December 12, 2012

Pneumatic Power Drawbar for a Knee Mill

Earlier this year, I got a new (to me) vertical milling machine.  I love the machine, and learn something every time I use it.  One of the things I learned early on was that I'm not tall enough.  The machine is almost 7-1/2 feet tall, and the drawbar hex is at just short of seven feet.  I can reach the drawbar, but I can't see it at the same time.  Though I've gotten pretty good at getting a wrench on it by feel, I still have to feel around up there to free and draw up the collets.  I'd seen some examples of power draw bars on the web, both commercial and home-brew.  A DIY power draw bar seemed like a good project to use the mill for, so I started formulating a plan.

Most if not all of the DIY and power drawbars I saw were based on pneumatic impact drivers.  Most also used pneumatic cylinders to lower the driver onto the drawbar hex and to actuate the driver.  I thought the air driver was a great way to go, but I eventually favored a manual mechanism for lowering and controlling the impact driver.  I wasn't afraid of designing the pneumatic control, but felt that I'd get a better feel for engagement with a mechanical linkage. In some ways, the linkage for the manual approach was more challenging.

I'll show the finished device in place first so some ofthe later pics will make more sense:



The power drawbar is actuated using the ball handle that hangs down to a comfortable height.  There is a sort of dual-action parallelogram linkage that lowers the driver when the ball is pulled straight down, and actuates it forward or reverse when the ball handle is pushed forward or pulled back.  It is easy to feel the engagement of the driver with the drawbar hex, and the actuating action is tight and immediate.

Here's an outline on how it was done.

I roughed out and then finished most of the parts from 1/2" and 3/4" 6061 aluminum.  I've been playing around with anodizing lately, so I also anodized them black.




This is a post at the back of the unit that carries the actuator arm mechanism.  The piece of 1/2" key stock is the actuator arm for the impact driver and can pivot on a shoulder bolt fixed to the post assembly.  The springs allow it to pivot either way, but return it to the central position.  The two 1/2 x 1/8 steel pieces act as stops for the springs.

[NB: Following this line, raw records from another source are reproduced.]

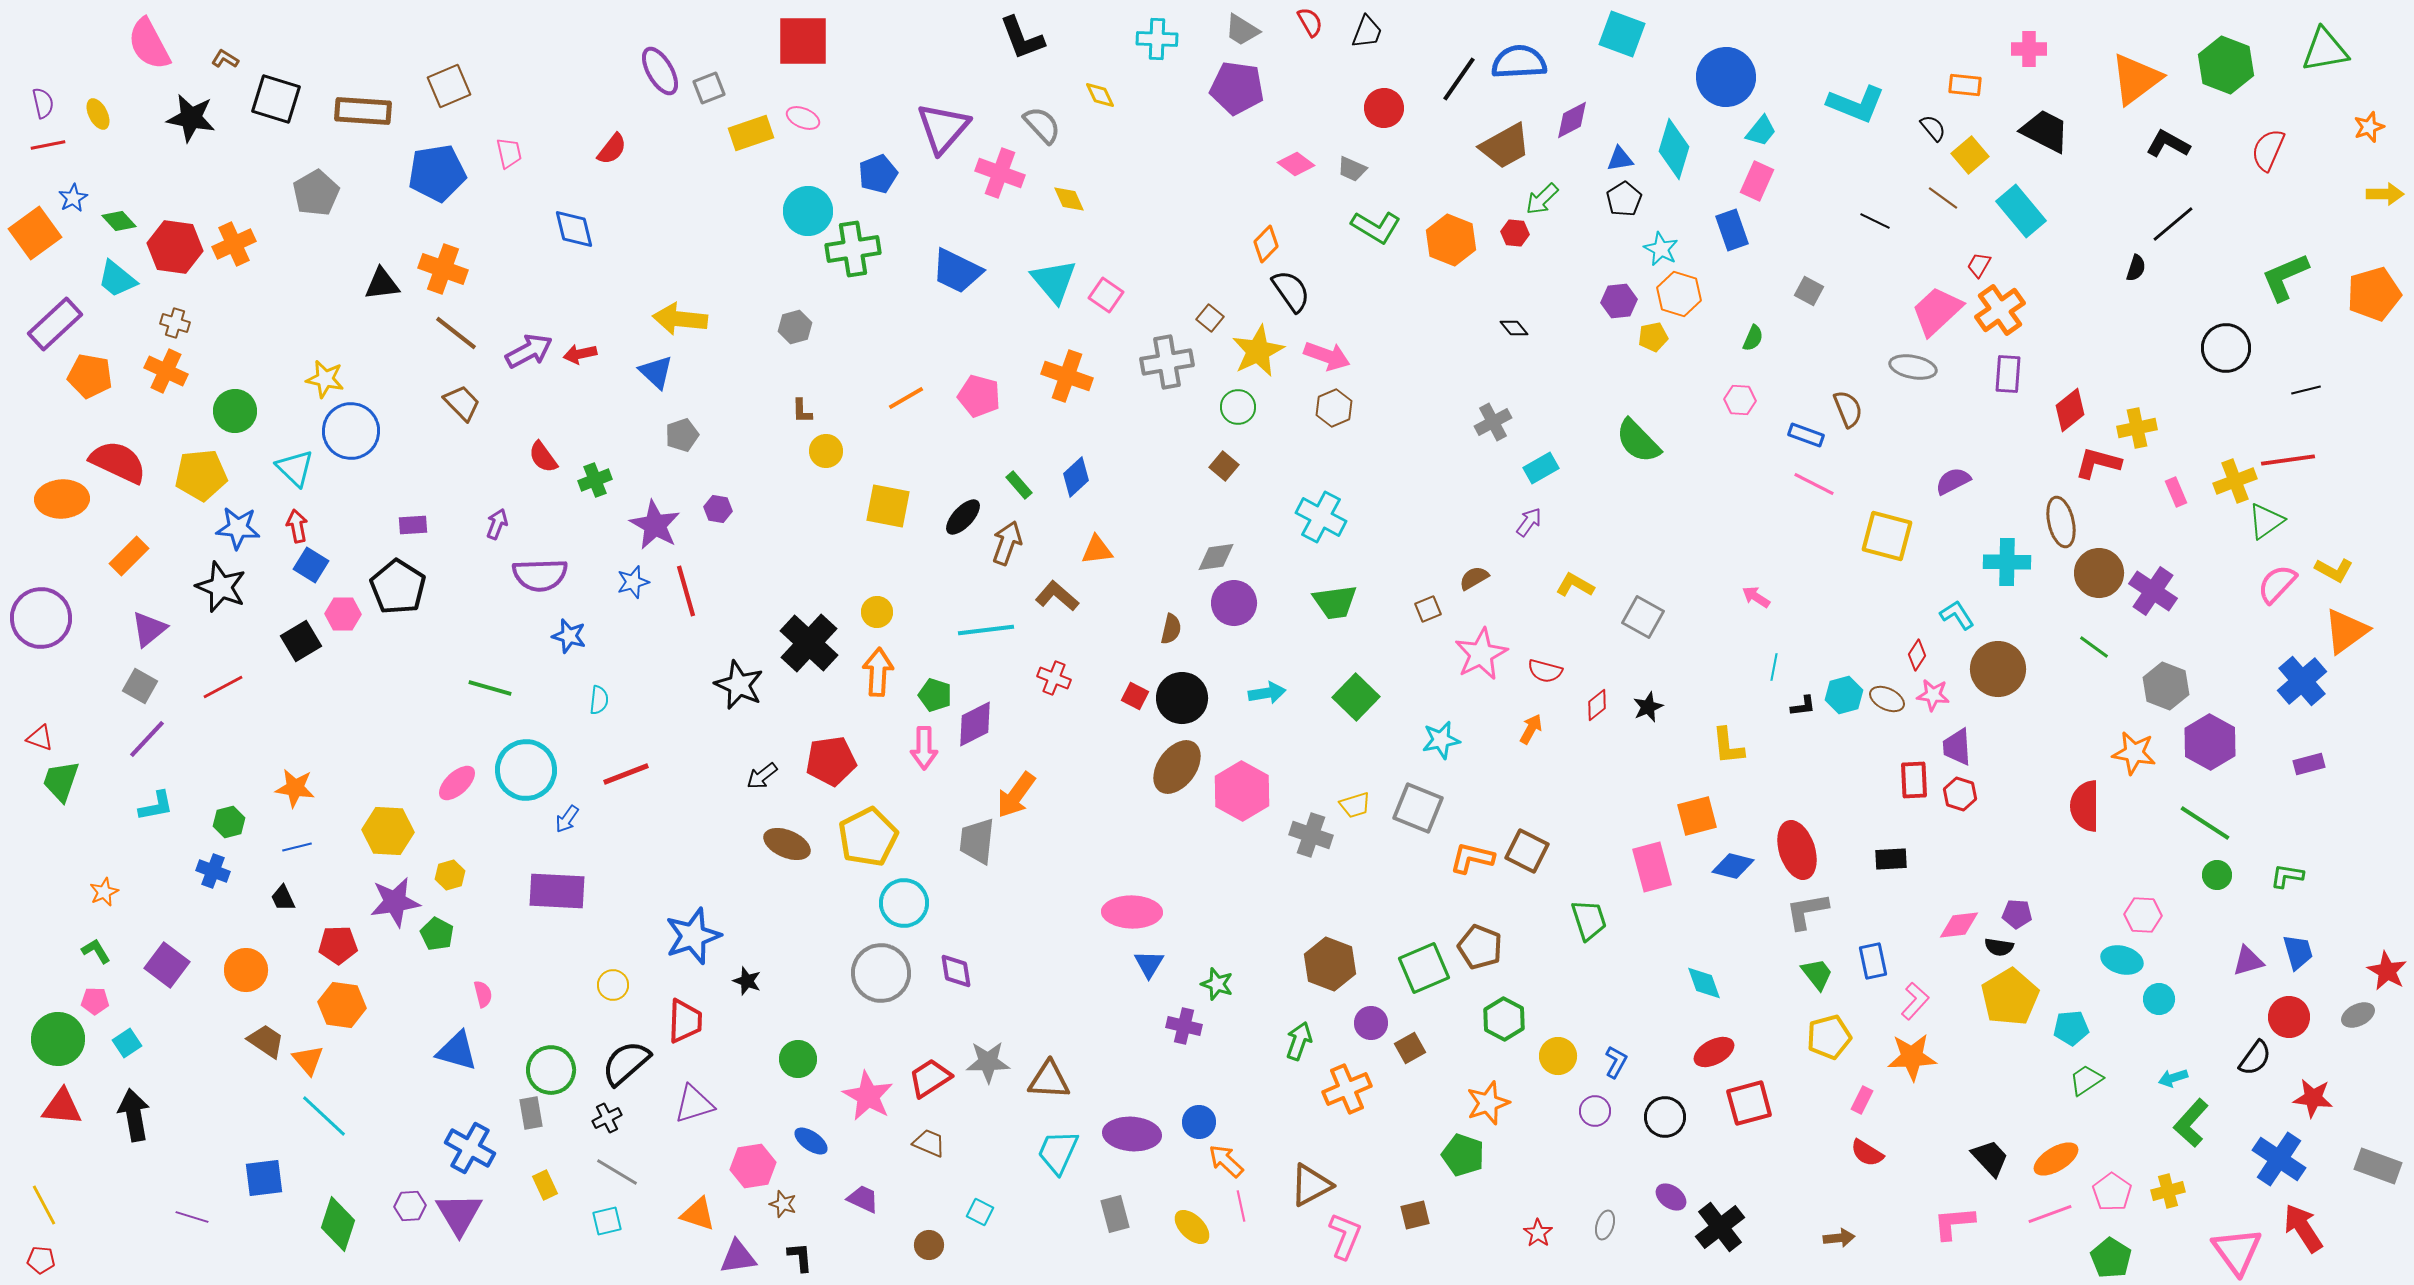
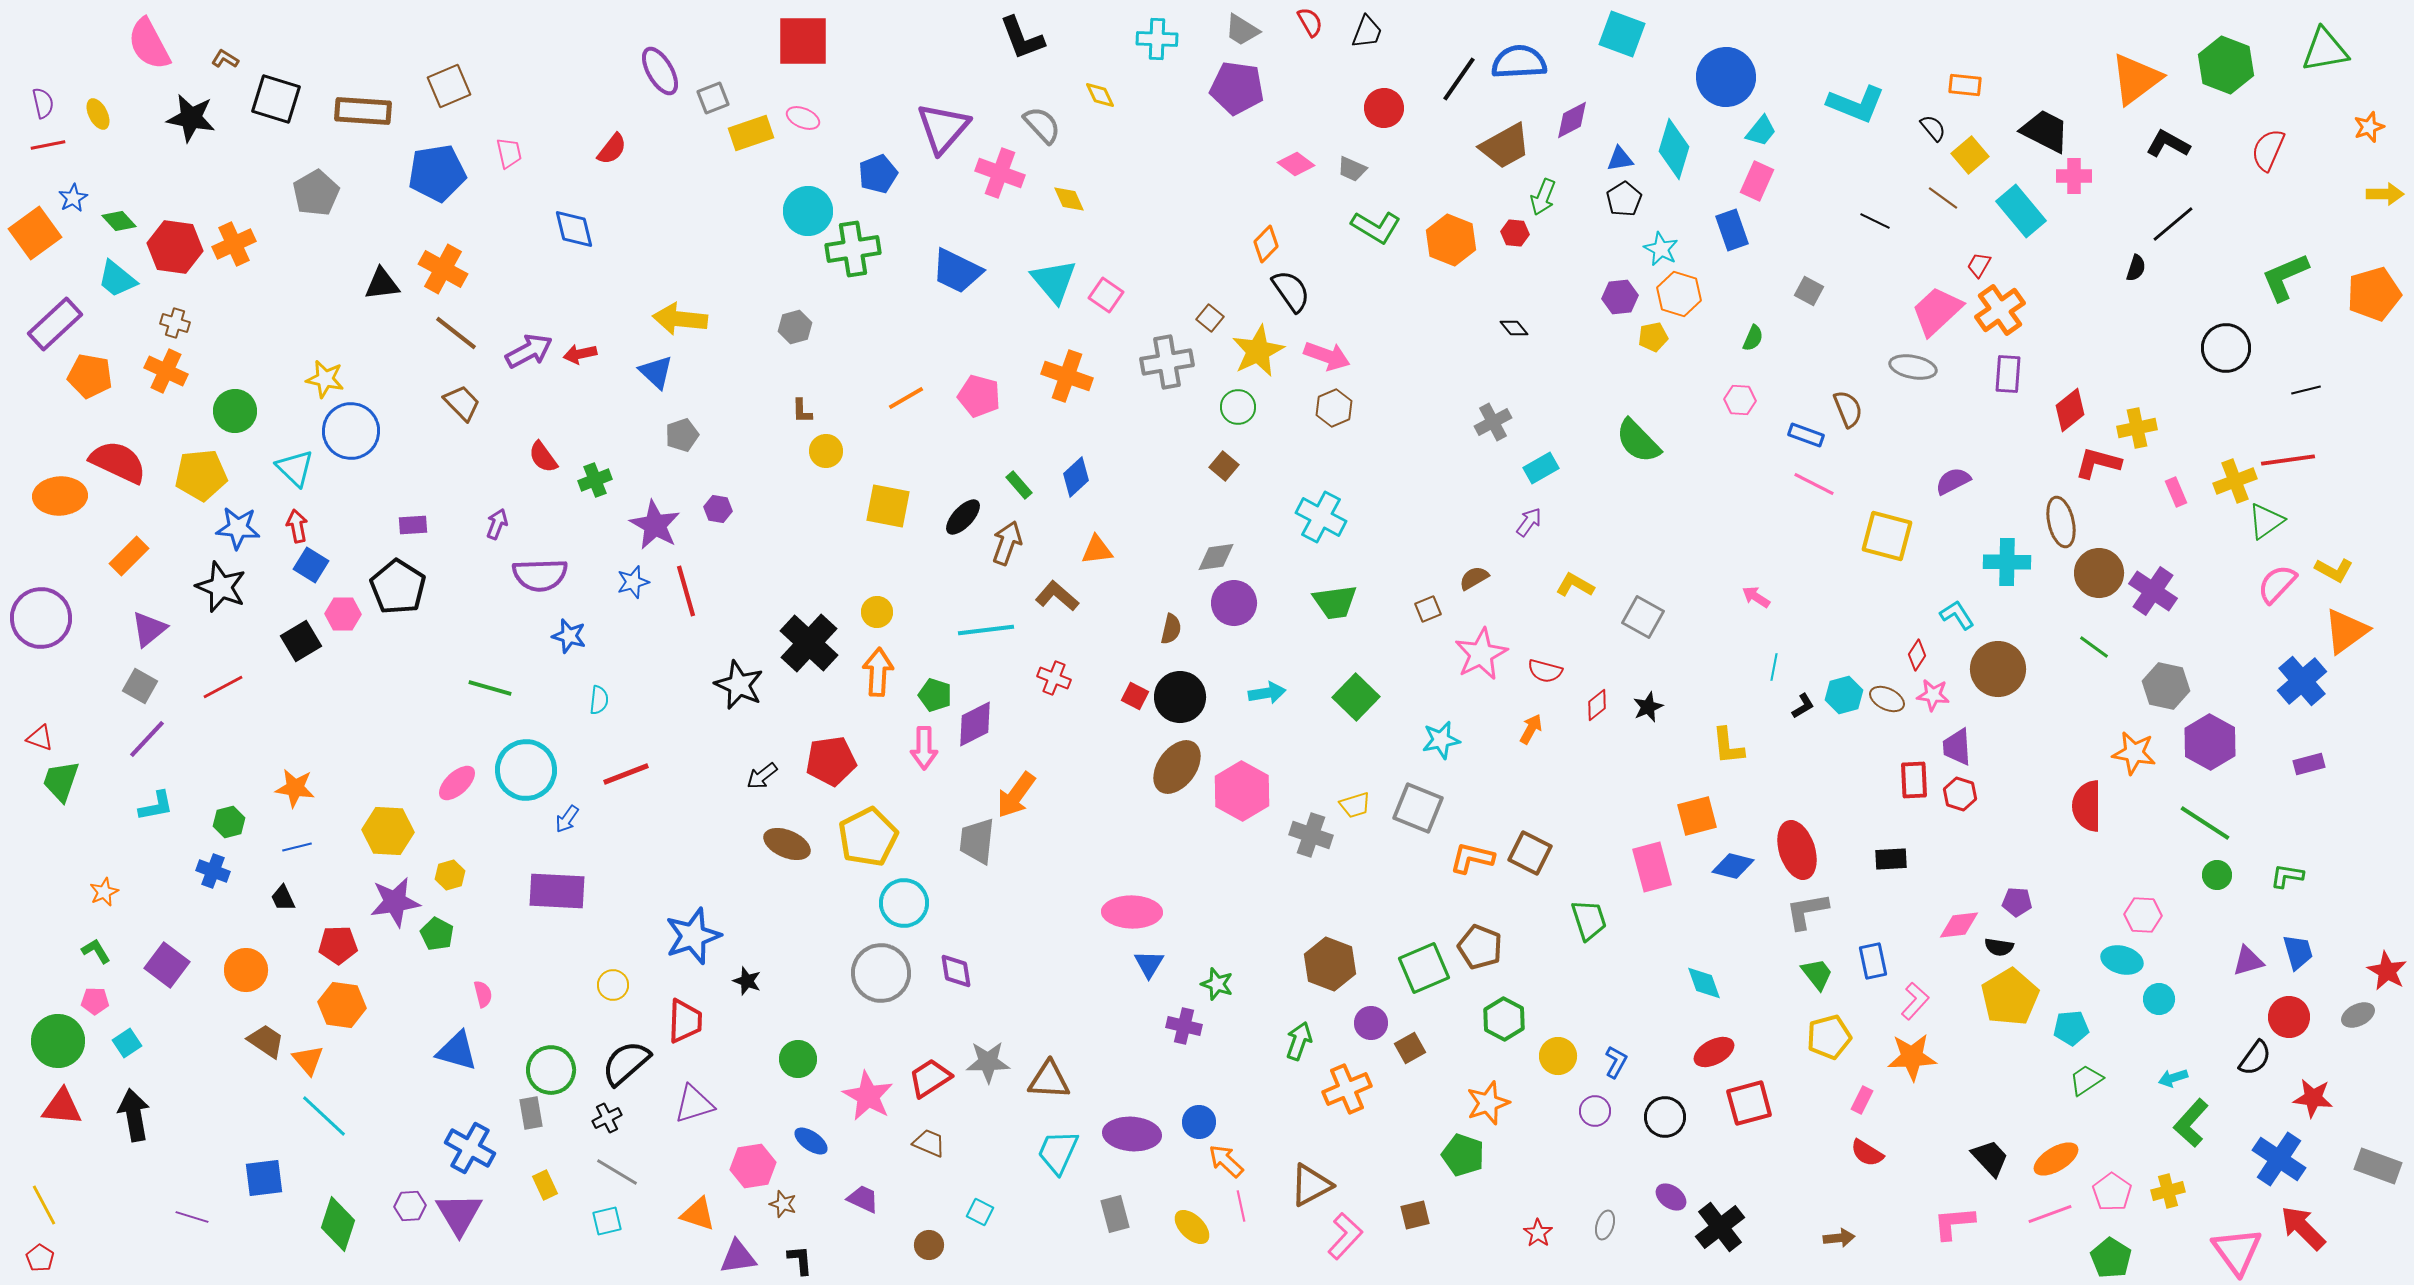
pink cross at (2029, 49): moved 45 px right, 127 px down
gray square at (709, 88): moved 4 px right, 10 px down
green arrow at (1542, 199): moved 1 px right, 2 px up; rotated 24 degrees counterclockwise
orange cross at (443, 269): rotated 9 degrees clockwise
purple hexagon at (1619, 301): moved 1 px right, 4 px up
orange ellipse at (62, 499): moved 2 px left, 3 px up
gray hexagon at (2166, 686): rotated 9 degrees counterclockwise
black circle at (1182, 698): moved 2 px left, 1 px up
black L-shape at (1803, 706): rotated 24 degrees counterclockwise
red semicircle at (2085, 806): moved 2 px right
brown square at (1527, 851): moved 3 px right, 2 px down
purple pentagon at (2017, 914): moved 12 px up
green circle at (58, 1039): moved 2 px down
red arrow at (2303, 1228): rotated 12 degrees counterclockwise
pink L-shape at (1345, 1236): rotated 21 degrees clockwise
black L-shape at (800, 1257): moved 3 px down
red pentagon at (41, 1260): moved 1 px left, 2 px up; rotated 28 degrees clockwise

Here is the back post mounted to the base.  Two chunks of 3/4" drill rod serve as slides for the impact driver carrier.



The driver carrier is a piece of 3/4" aluminum bored to accept two oilite bushings to ride on the slides.  The thin rods are to hold the driver in the carrier.




This is part of the control handle and linkage.  It is just welded up steel painted black.




The linkage connects to the actuator arm with that little universal joint.   It's a little hard to see, but the lower arm of the parallelogram linkage bears on those two hex nuts to push the carrier down.  The little rubber caps are on some adjustable studs, and push against the actuator paddle on the impact driver.




This is a keeper machined to fit the top of the impact driver.




I added a miniature inline oiler since doing it by hand would be a royal pain.



I set the built-in "torque adjuster" on the driver to be wide open, and control torque with a dedicated pressure regulator on the wall behind the mill.  Seems to work great.  The only problem now is that it is now even trickier to do the drawbar by hand, and I've got at least one leak somewhere on my compressor, so I can't leave it pressurized all the time, and have to charge it up every time I want to use the mill.